Predictions of AI timelines are likely to be biased toward optimism by roughly decades, especially if they are voluntary statements rather than surveys, and especially if they are from populations selected for optimism.
A number of reasons have been suggested for particularly distrusting AI predictions:
- Disparate predictions One sign that AI predictions are not very accurate is that they differ over a range of a century or so. This is not as straightforward or as damning as it may appear: very similar probability distributions can have very 'predictions' depending on exactly what is meant by 'prediction'.
- Similarity of old and new predictions+ Old predictions form a fairly similar distribution to more recent predictions, except for very old predictions. This is weak evidence that new predictions are inaccurate.
- Similarity of expert and lay opinions+ There is somewhat conflicting evidence on whether expert and lay opinions on AI timelines are substantially different+. Probably they are. This is weak evidence in favor of AI experts having relevant expertise.

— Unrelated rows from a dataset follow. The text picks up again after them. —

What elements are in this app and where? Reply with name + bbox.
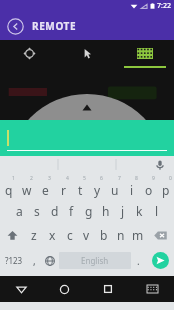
staticText: 7 — [118, 175, 121, 182]
button[interactable]: English — [59, 252, 131, 269]
button[interactable]: Backspace — [146, 223, 174, 247]
button[interactable]: ?123 — [0, 247, 27, 274]
button[interactable]: h — [97, 199, 114, 223]
button[interactable]: l — [148, 199, 165, 223]
button[interactable]: 1 — [0, 173, 18, 199]
button[interactable]: Home — [43, 276, 86, 302]
staticText: 5 — [83, 175, 86, 182]
button[interactable]: c — [61, 223, 78, 247]
staticText: 7:22 — [157, 1, 171, 11]
button[interactable]: 2 — [18, 173, 36, 199]
button[interactable] — [0, 120, 174, 156]
button[interactable]: 3 — [36, 173, 54, 199]
button[interactable]: 6 — [89, 173, 106, 199]
button[interactable]: z — [25, 223, 43, 247]
button[interactable]: 0 — [157, 173, 174, 199]
staticText: 8 — [135, 175, 138, 182]
button[interactable]: s — [28, 199, 46, 223]
button[interactable]: a — [10, 199, 28, 223]
staticText: 0 — [169, 175, 172, 182]
button[interactable]: 4 — [54, 173, 72, 199]
button[interactable]: x — [43, 223, 61, 247]
button[interactable]: d — [46, 199, 63, 223]
staticText: 1 — [12, 175, 15, 182]
staticText: o — [145, 182, 153, 198]
button[interactable]: k — [131, 199, 148, 223]
button[interactable]: Change language — [41, 247, 59, 274]
button[interactable]: f — [63, 199, 80, 223]
button[interactable]: Back — [0, 276, 43, 302]
staticText: ?123 — [5, 255, 23, 266]
button[interactable]: 7 — [106, 173, 123, 199]
staticText: d — [51, 203, 59, 219]
staticText: 3 — [48, 175, 51, 182]
staticText: c — [67, 227, 73, 243]
staticText: l — [155, 203, 159, 219]
button[interactable]: n — [112, 223, 129, 247]
staticText: q — [5, 182, 13, 198]
staticText: 2 — [30, 175, 33, 182]
staticText: 9 — [152, 175, 155, 182]
button[interactable]: 8 — [123, 173, 140, 199]
staticText: f — [69, 203, 74, 219]
staticText: h — [102, 203, 110, 219]
staticText: r — [61, 182, 66, 198]
staticText: w — [22, 182, 32, 198]
staticText: k — [136, 203, 143, 219]
staticText: p — [162, 182, 170, 198]
button[interactable]: Pointer mode — [58, 40, 116, 66]
staticText: English — [81, 255, 109, 266]
button[interactable]: Send — [146, 247, 174, 274]
button[interactable]: Recents — [86, 276, 130, 302]
staticText: m — [132, 227, 144, 243]
button[interactable]: j — [114, 199, 131, 223]
staticText: s — [34, 203, 40, 219]
button[interactable]: 5 — [72, 173, 89, 199]
staticText: a — [16, 203, 23, 219]
button[interactable]: Keyboard mode — [116, 40, 174, 66]
button[interactable]: 9 — [140, 173, 157, 199]
staticText: x — [49, 227, 56, 243]
button[interactable]: Keyboard — [130, 276, 174, 302]
staticText: . — [137, 254, 140, 268]
staticText: z — [31, 227, 37, 243]
staticText: e — [42, 182, 49, 198]
button[interactable]: v — [78, 223, 95, 247]
staticText: 4 — [66, 175, 69, 182]
staticText: b — [100, 227, 108, 243]
button[interactable]: m — [129, 223, 146, 247]
button[interactable]: . — [131, 247, 146, 274]
staticText: i — [130, 182, 134, 198]
staticText: n — [117, 227, 125, 243]
staticText: t — [78, 182, 83, 198]
button[interactable]: Shift — [0, 223, 25, 247]
button[interactable]: g — [80, 199, 97, 223]
staticText: g — [85, 203, 93, 219]
button[interactable]: Back — [7, 18, 24, 35]
button[interactable]: D-pad mode — [0, 40, 58, 66]
staticText: j — [121, 203, 125, 219]
staticText: , — [33, 254, 36, 268]
staticText: REMOTE — [32, 19, 77, 33]
staticText: u — [111, 182, 119, 198]
staticText: 6 — [100, 175, 103, 182]
button[interactable]: , — [27, 247, 41, 274]
staticText: v — [83, 227, 90, 243]
staticText: y — [94, 182, 101, 198]
button[interactable]: b — [95, 223, 112, 247]
button[interactable]: Voice input — [154, 159, 166, 171]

- Model of areas where people predict well Research has produced a characterization of situations where experts predict well and where they do not. AI is purportedly a central case of where they do not. See table 1 here. We have not investigated this in depth.
A number of biases have been posited to affect predictions of human-level AI:
- Selection biases from optimistic prediction population Some factors that cause people to make predictions about AI are likely to correlate with expectations of human-level AI arriving sooner. Evidence from surveys suggests that people working in AGI are likely to be unrealistically optimistic about AI timelines, by roughly decades+.
- Biases from short-term predictions being recorded There are a few reasons to expect recorded public predictions to be biased toward shorter timescales. Overall these probably make public statements on the order of a decade more optimistic+.
- Maes-Garreau law The Maes-Garreau law is a posited tendency for people to predict important technologies not long before their own likely death. It probably doesn't afflict predictions of human-level AI substantially+.
- Fixed period bias There may be a stereotype that people tend to predict AI in 20-30 years. There is weak evidence of such a tendency around 20 years, though little evidence that this is due to a bias+.
These would complicate interpretation of predictions of AI. In our opinion, these are unlikely to substantially worsen predictions.
AI appears to exhibit several qualities characteristic of areas that people are not good at predicting. Individual AI predictions appear to be inaccurate by many decades in virtue of their disagreement. Other grounds for particularly distrusting AI predictions seem to offer weak evidence against them, if any. Overall, this weakly suggests AI predictions are likely to be less accurate than many things people predict, though quantifying this with current data seems very hard.
Biases toward early estimates appear to exist, as a result of optimistic people becoming experts, and optimistic predictions being more likely to be published for various reasons. This suggests predictions from researchers working very closely on human-level AI are likely to be particularly biased toward optimism, as are voluntary statements.